Lotto-Intermarché startete den Giro d’Italia mit mehreren angeschlagenen Fahrern. Arnaud de Lie und Milan Menten gaben in den ersten Tagen auf, weil sie sich nicht erholten. Das Team ist auf fünf Fahrer geschrumpft, und auf Etappe 9 wagte
Toon Aerts einen Vorstoß, um ein Ergebnis zu jagen. Allerdings erhielt er die Anweisung, nicht in der Tagesgruppe mitzufahren. Das brachte ihm reichlich Beschimpfungen ein, ohne dem Team irgendeinen Nutzen zu bringen.
„Eigentlich war es ein ziemlich schöner Tag. Mein Ziel bei diesem Giro war es, zu testen, was ich bergauf kann“, sagte Aerts, Grand-Tour-Debütant mit 32 Jahren, im Interview nach dem Rennen. Der Cross-Spezialist bestreitet seine erste volle Saison auf WorldTour-Niveau und zeigte im Frühjahr einige starke Auftritte mit vielversprechenden Resultaten. Im hügeligen, explosiven Terrain fühlt er sich am wohlsten; bei der Flandern-Rundfahrt und Paris–Roubaix fuhr er bei seinem Debüt im Frühjahr in die Top 40.
Für den Giro d’Italia wurde er mit etwas Freiraum nominiert, um Erfahrung zu sammeln und sich in einem neuen Umfeld zu testen. Bislang blieb er unauffällig, doch am Sonntag auf Etappe 9 sah er eine Gelegenheit und sprang der Attacke von
Giulio Ciccone und Diego Ulissi nach, die zur Tagesgruppe vorfuhren.
Rätselhafte Taktik bei Lotto-Intermarché
Kurz darauf bekam er jedoch die Order, nicht mitzuarbeiten. „Ich konnte mit Ciccone mitgehen, als er angriff, aber danach durfte ich nicht in der Rotation fahren, weil wir heute zu 100 Prozent für Lennert van Eetvelt gefahren sind. So konnte ich mich ruhig im Feld mitschleppen lassen.“
Selbst nachdem Lennert van Eetvelt zum Giro-Auftakt gute Form zeigte, versicherte Sportdirektor Kurt van de Wouwer, man werde keinen Gesamtklassement-Druck auf ihn ausüben: „Wir bleiben bei unserer Position: Das Gesamtklassement ist für uns keine Ambition.“ Die Taktik auf Etappe 9 widersprach diesen Aussagen jedoch, und die Lage des Teams hat sich seither keineswegs verbessert.

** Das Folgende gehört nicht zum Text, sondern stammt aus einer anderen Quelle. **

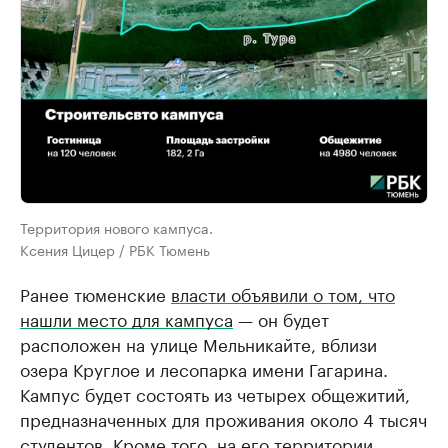
Территория нового кампуса.
Ксения Цицер / РБК Тюмень
Ранее тюменские
власти объявили о том, что
нашли место для кампуса
— он будет
расположен на улице Мельникайте, вблизи
озера Круглое и лесопарка имени Гагарина.
Кампус будет состоять из четырех общежитий,
предназначенных для проживания около 4 тысяч
студентов. Кроме того, на его территории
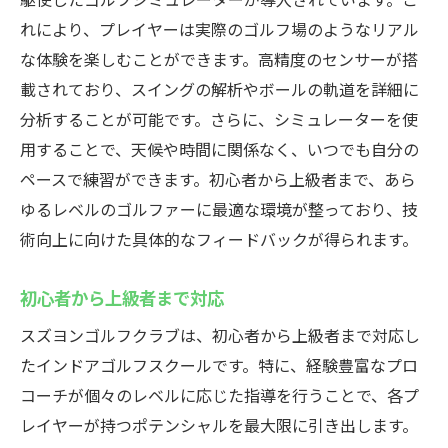
れにより、プレイヤーは実際のゴルフ場のようなリアル
な体験を楽しむことができます。高精度のセンサーが搭
載されており、スイングの解析やボールの軌道を詳細に
分析することが可能です。さらに、シミュレーターを使
用することで、天候や時間に関係なく、いつでも自分の
ペースで練習ができます。初心者から上級者まで、あら
ゆるレベルのゴルファーに最適な環境が整っており、技
術向上に向けた具体的なフィードバックが得られます。
初心者から上級者まで対応
スズヨンゴルフクラブは、初心者から上級者まで対応し
たインドアゴルフスクールです。特に、経験豊富なプロ
コーチが個々のレベルに応じた指導を行うことで、各プ
レイヤーが持つポテンシャルを最大限に引き出します。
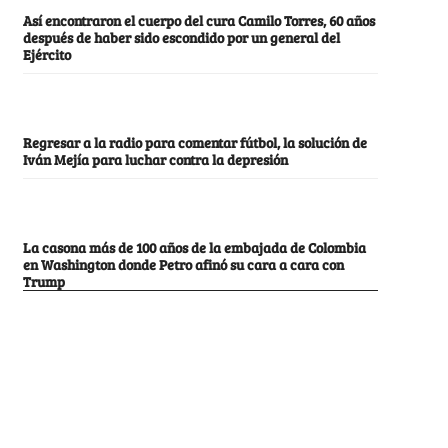
Así encontraron el cuerpo del cura Camilo Torres, 60 años
después de haber sido escondido por un general del
Ejército
Regresar a la radio para comentar fútbol, la solución de
Iván Mejía para luchar contra la depresión
La casona más de 100 años de la embajada de Colombia
en Washington donde Petro afinó su cara a cara con
Trump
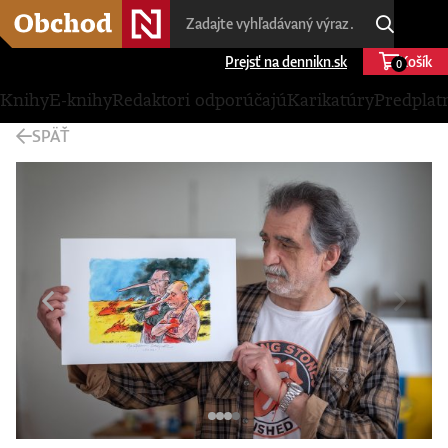
Prejsť na dennikn.sk
Košík
0
Knihy
E-knihy
Redaktori odporúčajú
Karikatúry
Predplat
SPÄŤ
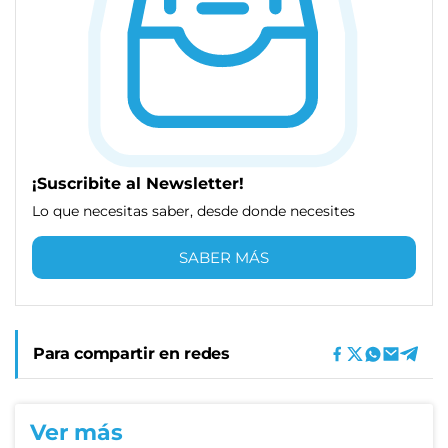
¡Suscribite al Newsletter!
Lo que necesitas saber, desde donde necesites
SABER MÁS
Para compartir en redes
Ver más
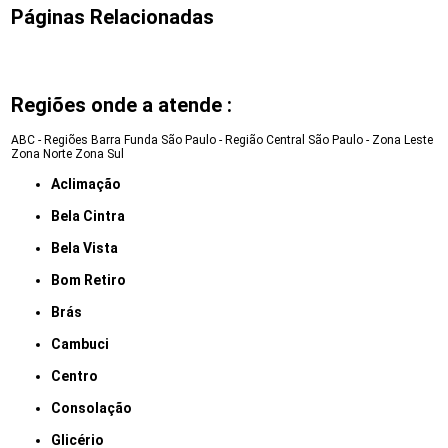
Páginas Relacionadas
Regiões onde a atende :
ABC - Regiões
Barra Funda
São Paulo - Região Central
São Paulo - Zona Leste
Zona Norte
Zona Sul
Aclimação
Bela Cintra
Bela Vista
Bom Retiro
Brás
Cambuci
Centro
Consolação
Glicério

Der Belgier begann den Tag auf Rang 20 und wurde Etappen-13., während Aerts wegen seines Kapitäns den Befehl erhielt, nicht zu arbeiten. Van Eetvelt galt für den Tag nicht als Favorit und wird auf dem Papier auch nicht im GC-Kampf bleiben, zumal das Team klar gemacht hatte, dass eine Etappe Priorität hat.
Auch Aerts’ Chancen auf einen Etappensieg bei einem Schlussanstieg der 1. Kategorie waren praktisch null, zumal er niemand Geringerem als Giulio Ciccone folgte, der in der vergangenen Woche bereits das Rennen anführte. Aerts arbeitete über weite Strecken seiner Zeit in der Gruppe nicht mit, störte häufig den Fluss und machte sich Gegner unter Fahrern, mit denen er zuvor keinen Konflikt hatte.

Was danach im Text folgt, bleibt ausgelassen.